I understand the mechanics of static polymorphism using the Curiously Recurring Template Pattern. I just do not understand what is it good for.
The declared motivation is:
We sacrifice some flexibility of dynamic polymorphism for speed.
But why bother with something so complicated like:
template <class Derived>
class Base
{
public:
void interface()
{
// ...
static_cast<Derived*>(this)->implementation();
// ...
}
};
class Derived : Base<Derived>
{
private:
void implementation();
};
When you can just do:
class Base
{
public:
void interface();
}
class Derived : public Base
{
public:
void interface();
}
My best guess is that there is no semantic difference in the code and that it is just a matter of good C++ style.
Herb Sutter wrote in Exceptional C++ style: Chapter 18 that:
Prefer to make virtual functions private.

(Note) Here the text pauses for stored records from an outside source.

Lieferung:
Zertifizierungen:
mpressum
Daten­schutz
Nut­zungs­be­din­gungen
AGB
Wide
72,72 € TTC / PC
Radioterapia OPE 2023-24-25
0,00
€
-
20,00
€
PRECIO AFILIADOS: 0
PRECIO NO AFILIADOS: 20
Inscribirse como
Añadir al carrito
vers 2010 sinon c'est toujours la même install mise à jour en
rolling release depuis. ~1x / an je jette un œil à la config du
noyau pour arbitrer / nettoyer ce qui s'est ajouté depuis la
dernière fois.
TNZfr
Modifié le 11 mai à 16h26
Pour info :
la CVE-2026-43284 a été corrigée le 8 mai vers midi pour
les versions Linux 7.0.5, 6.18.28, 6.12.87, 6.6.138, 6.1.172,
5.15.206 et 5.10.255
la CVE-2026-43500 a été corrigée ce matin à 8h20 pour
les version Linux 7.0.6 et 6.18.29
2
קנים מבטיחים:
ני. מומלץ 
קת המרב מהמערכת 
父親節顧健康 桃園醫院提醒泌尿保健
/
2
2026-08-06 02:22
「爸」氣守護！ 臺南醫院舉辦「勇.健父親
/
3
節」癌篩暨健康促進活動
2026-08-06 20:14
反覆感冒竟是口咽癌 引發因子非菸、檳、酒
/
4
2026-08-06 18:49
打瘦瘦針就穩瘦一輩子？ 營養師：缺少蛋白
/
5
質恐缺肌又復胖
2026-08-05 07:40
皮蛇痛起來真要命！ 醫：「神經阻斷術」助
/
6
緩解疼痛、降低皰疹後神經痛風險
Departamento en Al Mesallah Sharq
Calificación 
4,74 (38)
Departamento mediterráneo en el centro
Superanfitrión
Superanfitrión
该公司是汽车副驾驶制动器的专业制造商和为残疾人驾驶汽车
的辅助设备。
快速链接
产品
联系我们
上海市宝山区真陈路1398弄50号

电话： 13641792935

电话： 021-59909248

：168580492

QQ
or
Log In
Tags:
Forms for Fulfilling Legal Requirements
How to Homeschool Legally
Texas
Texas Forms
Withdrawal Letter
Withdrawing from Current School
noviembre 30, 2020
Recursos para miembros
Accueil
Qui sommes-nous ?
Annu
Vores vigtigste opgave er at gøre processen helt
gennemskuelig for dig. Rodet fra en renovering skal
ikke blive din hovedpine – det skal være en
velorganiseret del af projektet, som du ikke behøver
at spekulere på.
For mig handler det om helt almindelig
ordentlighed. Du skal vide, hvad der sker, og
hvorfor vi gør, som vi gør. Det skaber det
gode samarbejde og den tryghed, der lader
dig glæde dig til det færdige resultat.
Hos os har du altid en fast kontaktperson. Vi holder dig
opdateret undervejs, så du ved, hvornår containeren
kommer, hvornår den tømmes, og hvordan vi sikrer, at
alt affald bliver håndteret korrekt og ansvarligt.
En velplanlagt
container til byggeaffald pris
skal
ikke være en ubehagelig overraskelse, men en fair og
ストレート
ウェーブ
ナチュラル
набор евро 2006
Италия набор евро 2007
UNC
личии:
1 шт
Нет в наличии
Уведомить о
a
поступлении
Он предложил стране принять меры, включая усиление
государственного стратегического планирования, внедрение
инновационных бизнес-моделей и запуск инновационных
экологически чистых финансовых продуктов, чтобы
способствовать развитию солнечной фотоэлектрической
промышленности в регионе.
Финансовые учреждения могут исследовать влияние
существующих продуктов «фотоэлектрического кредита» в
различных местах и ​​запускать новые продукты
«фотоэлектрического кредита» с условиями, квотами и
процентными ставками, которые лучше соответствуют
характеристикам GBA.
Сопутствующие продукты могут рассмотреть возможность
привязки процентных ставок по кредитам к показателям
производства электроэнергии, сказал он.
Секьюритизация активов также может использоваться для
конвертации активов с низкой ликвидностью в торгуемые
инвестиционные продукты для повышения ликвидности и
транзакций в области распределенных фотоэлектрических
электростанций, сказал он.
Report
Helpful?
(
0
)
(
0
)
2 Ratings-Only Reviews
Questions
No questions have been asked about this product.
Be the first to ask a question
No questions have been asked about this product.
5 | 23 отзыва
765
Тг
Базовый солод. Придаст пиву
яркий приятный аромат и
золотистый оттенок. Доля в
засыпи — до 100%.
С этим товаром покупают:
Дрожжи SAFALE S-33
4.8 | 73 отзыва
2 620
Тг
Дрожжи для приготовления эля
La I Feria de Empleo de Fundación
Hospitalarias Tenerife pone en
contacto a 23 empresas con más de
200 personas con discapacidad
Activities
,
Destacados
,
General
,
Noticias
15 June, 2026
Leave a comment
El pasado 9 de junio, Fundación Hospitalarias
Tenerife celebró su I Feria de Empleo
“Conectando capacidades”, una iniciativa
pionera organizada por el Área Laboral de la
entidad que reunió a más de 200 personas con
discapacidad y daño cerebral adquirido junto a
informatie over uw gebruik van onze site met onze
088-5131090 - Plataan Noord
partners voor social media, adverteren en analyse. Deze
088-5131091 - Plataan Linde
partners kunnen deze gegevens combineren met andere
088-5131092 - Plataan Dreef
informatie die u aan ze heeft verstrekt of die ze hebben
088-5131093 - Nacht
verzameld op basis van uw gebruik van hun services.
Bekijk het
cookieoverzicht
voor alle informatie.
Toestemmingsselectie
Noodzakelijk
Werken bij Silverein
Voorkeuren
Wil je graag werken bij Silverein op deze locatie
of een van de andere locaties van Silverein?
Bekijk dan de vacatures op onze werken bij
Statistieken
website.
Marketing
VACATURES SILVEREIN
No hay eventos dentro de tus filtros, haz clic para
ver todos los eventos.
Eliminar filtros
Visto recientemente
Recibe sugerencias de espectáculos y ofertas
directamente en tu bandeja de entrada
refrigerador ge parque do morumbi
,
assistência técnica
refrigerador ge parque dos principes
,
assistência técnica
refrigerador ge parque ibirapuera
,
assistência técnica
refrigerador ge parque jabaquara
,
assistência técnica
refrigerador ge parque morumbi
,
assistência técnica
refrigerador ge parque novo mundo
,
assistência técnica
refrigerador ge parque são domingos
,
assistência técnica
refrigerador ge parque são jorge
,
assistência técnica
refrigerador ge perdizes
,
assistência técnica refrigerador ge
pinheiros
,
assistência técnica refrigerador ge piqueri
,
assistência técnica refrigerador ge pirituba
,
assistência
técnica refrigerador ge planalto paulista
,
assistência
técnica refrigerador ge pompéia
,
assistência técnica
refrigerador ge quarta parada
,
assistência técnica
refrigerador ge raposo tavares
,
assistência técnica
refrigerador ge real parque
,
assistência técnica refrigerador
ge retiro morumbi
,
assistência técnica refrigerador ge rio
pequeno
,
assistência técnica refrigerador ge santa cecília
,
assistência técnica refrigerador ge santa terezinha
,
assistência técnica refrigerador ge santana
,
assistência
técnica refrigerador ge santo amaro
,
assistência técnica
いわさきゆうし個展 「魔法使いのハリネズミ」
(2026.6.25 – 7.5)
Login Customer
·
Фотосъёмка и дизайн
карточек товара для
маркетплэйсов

Accompanied of course with a thorough explanation why this is good style.
In the context of this guideline the first example is good, because:
The void implementation() function in the example can pretend to be virtual, since it is here to perform customization of the class. It therefore should be private.
And the second example is bad, since:
We should not meddle with the public interface to perform customization.
My question is:
What am I missing about static polymorphism? Is it all about good C++ style?
When should it be used? What are some guidelines?
What am I missing about static polymorphism? Is it all about good C++ style?
Static polymorphism and runtime polymorphism are different things and accomplish different goals. They are both technically polymorphism, in that they decide which piece of code to execute based on the type of something. Runtime polymorphism defers binding the type of something (and thus the code that runs) until runtime, while static polymorphism is completely resolved at compile time.
This results in pros and cons for each. For instance, static polymorphism can check assumptions at compile time, or select among options which would not compile otherwise. It also provides tons of information to the compiler and optimizer, which can inline knowing fully the target of calls and other information. But static polymorphism requires that implementations be available for the compiler to inspect in each translation unit, can result in binary code size bloat (templates are fancy pants copy paste), and don't allow these determinations to occur at runtime.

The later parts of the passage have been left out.